The future of the future: Spark, big data insights, streaming and deep learning in the cloud

195

Spark: The big data tool du jour is getting automation

You probably did not hear it here first. Spark has been making waves in big data for a while now, and 2017 has not disappointed anyone who has bet on its meteoric rise. That was a pretty safe bet actually, as interpreting market signals, speaking with pundits and monitoring data all pointed to the same direction.

Spark adoption is booming. Its community is growing, and all major big data platforms make a point of interoperating with Spark. If you look at its core contributors and project management committee (PMC) you will see Hadoop heavyweights Cloudera and Hortonworks, and all-round powerhouses such as IBM, Facebook and Microsoft.

You will also see a name you may not recognize, but dominates Spark’s current development and future direction: Databricks. Databricks is a startup founded by Spark’s inventors, Ali Ghodsi and Matei Zaharia. Ghodsi and Zaharia, who started out as fellow researchers and friends in their Berkeley days, are the CEO and CTO of Databricks.

Last week the Spark Summit Europe event attracted more than 1,000 attendees in Dublin. Ghodsi and Zaharia were both there to share news, get in touch with the community and discuss. ZDNet was also there, and the topics we discussed covered a wide spectrum ranging from strategic to hard-core technical.

Meet Delta, your smart cache layer in the cloud

Dublin set the stage for the latest addition to Databricks arsenal: Delta. In a way, Delta represents the direction and philosophy of Databricks and its founders perfectly. It can be summarized as being a smart cache layer on top of AWS S3 storage that lets you do all your data processing at scale and throughput in the cloud, with Azure and Google cloud soon following suit.

It sounds evolutionary rather than revolutionary, in the sense that this is something that has been going on for a while. Databricks has been moving in that direction too, and starting the conversation with Delta it was an obvious question for Ghodsi: great, but what’s new there exactly?

Databricks pitches Delta as a platform that combines streaming and batch processing, data warehouses, collaboration and machine learning (ML) all in one, while running in the cloud to offer scale and elasticity. Ghodsi explains that product development was customer-driven, not just in the sense of responding to needs but also making customers part of the development loop.
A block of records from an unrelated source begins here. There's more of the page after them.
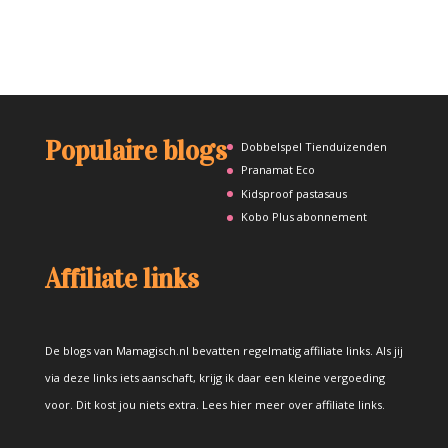
Populaire blogs
Dobbelspel Tienduizenden
Pranamat Eco
Kidsproof pastasaus
Kobo Plus abonnement
Affiliate links
De blogs van Mamagisch.nl bevatten regelmatig affiliate links. Als jij
via deze links iets aanschaft, krijg ik daar een kleine vergoeding
voor. Dit kost jou niets extra.
Lees hier meer over affiliate links
.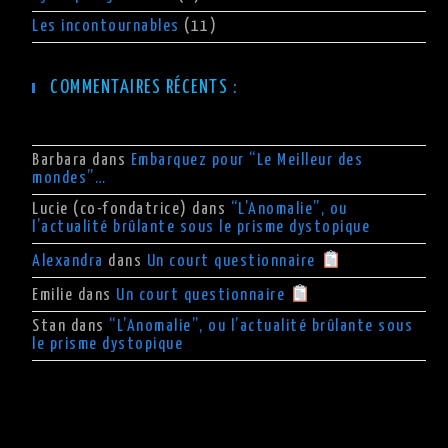
Les incontournables
(11)
COMMENTAIRES RÉCENTS :
Barbara
dans
Embarquez pour “Le Meilleur des
mondes”…
Lucie (co-fondatrice)
dans
“L’Anomalie”, ou
l’actualité brûlante sous le prisme dystopique
Alexandra
dans
Un court questionnaire
Emilie
dans
Un court questionnaire
Stan
dans
“L’Anomalie”, ou l’actualité brûlante sous
le prisme dystopique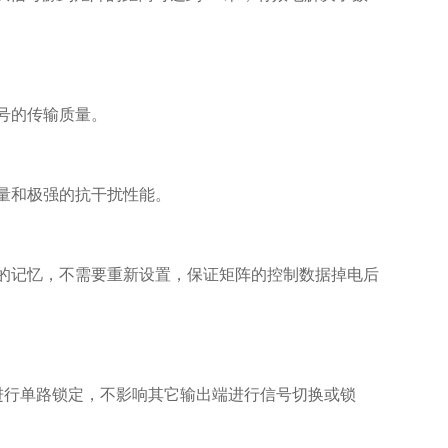
号的传输质量。
量和极强的抗干扰性能。
的记忆，不需要重新设置，保证矩阵的控制数据掉电后
端进行单路锁定，不影响其它输出端进行信号切换或锁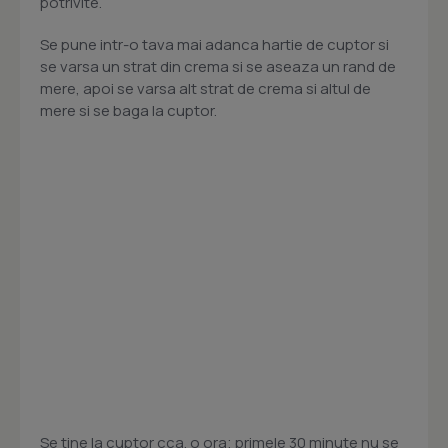
potrivite.
Se pune intr-o tava mai adanca hartie de cuptor si
se varsa un strat din crema si se aseaza un rand de
mere, apoi se varsa alt strat de crema si altul de
mere si se baga la cuptor.
Se tine la cuptor cca. o ora; primele 30 minute nu se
But why try to shape Spark to a data warehouse, and how would that work?

The reason is data warehouses do have advantages in terms of performance and governance, and hearing from customers how they kept moving data around between their data lakes and data warehouses inspired Databricks to take action. Data lakes complement data warehouses in terms of cheap storage and separation of compute and storage, so the idea was to get the best of both worlds.